===== Input material =====

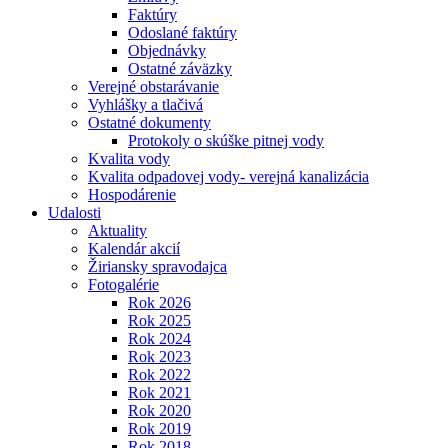
Faktúry
Odoslané faktúry
Objednávky
Ostatné záväzky
Verejné obstarávanie
Vyhlášky a tlačivá
Ostatné dokumenty
Protokoly o skúške pitnej vody
Kvalita vody
Kvalita odpadovej vody- verejná kanalizácia
Hospodárenie
Udalosti
Aktuality
Kalendár akcií
Žiriansky spravodajca
Fotogalérie
Rok 2026
Rok 2025
Rok 2024
Rok 2023
Rok 2022
Rok 2021
Rok 2020
Rok 2019
Rok 2018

=====

Aim of the task: Within the entries above, how many lines hold the string "Ostatné"? State the number with no other words.

Your solution: 2